HOW TO COMPLETE THIS TASK: Search the records below for the string "sagt" and copy each line where it turns up.

RECORDS FOR THE EXERCISE:
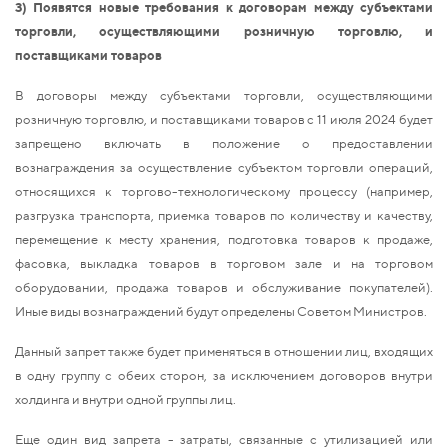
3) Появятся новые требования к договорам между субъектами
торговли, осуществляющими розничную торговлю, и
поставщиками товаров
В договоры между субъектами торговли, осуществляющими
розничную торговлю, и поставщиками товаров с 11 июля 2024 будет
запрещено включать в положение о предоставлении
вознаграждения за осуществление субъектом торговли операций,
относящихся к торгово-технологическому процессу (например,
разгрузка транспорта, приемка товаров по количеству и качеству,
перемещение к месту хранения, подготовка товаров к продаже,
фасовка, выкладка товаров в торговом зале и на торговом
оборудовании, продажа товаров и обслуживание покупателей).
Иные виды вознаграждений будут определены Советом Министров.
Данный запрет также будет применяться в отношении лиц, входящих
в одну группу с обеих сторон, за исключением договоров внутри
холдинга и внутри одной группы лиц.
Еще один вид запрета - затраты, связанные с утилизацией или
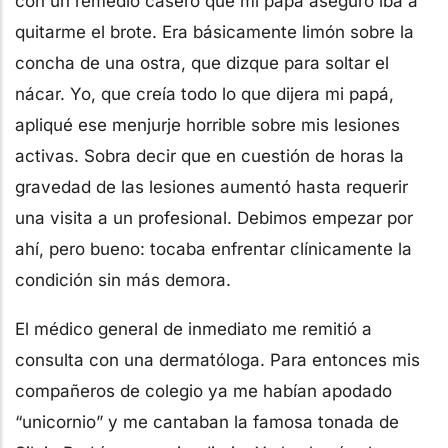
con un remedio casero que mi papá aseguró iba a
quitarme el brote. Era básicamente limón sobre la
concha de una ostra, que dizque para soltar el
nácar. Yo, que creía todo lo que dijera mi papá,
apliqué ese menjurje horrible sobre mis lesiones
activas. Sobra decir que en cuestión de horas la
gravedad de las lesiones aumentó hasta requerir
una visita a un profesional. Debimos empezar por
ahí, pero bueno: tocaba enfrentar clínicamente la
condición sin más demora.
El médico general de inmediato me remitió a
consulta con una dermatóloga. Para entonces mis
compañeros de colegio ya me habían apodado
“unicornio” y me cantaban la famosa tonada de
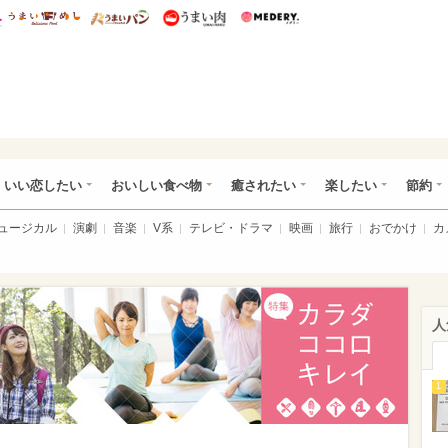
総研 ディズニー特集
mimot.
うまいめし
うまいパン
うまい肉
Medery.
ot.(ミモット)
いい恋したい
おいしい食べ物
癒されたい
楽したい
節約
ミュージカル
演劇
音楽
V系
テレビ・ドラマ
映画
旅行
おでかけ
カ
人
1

* * *

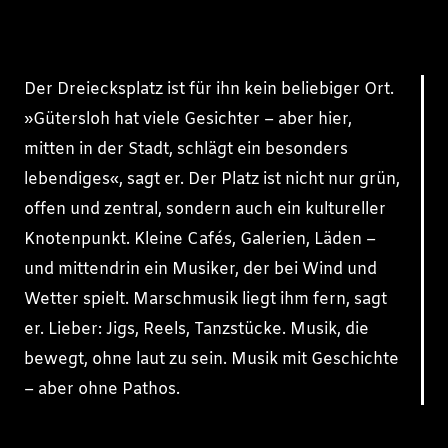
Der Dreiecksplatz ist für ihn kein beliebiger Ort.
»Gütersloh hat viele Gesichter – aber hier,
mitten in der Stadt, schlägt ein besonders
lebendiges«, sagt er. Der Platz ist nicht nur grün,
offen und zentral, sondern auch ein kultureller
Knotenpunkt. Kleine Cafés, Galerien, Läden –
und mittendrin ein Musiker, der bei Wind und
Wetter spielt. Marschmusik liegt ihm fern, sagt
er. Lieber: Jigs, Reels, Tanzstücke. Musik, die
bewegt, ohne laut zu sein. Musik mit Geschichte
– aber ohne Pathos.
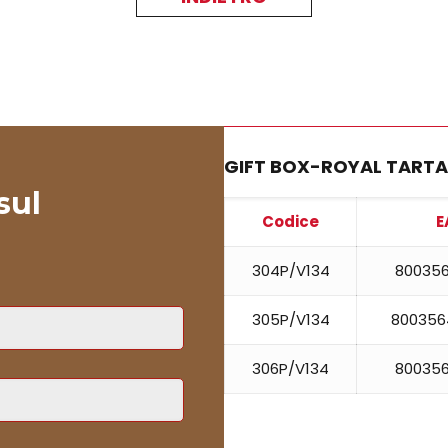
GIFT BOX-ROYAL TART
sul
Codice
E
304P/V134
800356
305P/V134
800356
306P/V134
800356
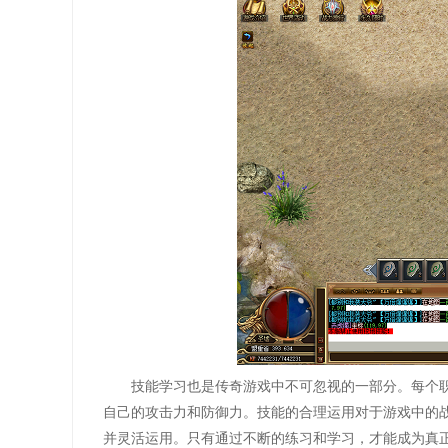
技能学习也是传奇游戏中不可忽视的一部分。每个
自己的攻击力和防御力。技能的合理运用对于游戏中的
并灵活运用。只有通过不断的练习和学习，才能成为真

ANSWER SECTION:
lebendiges«, sagt er. Der Platz ist nicht nur grün,
Wetter spielt. Marschmusik liegt ihm fern, sagt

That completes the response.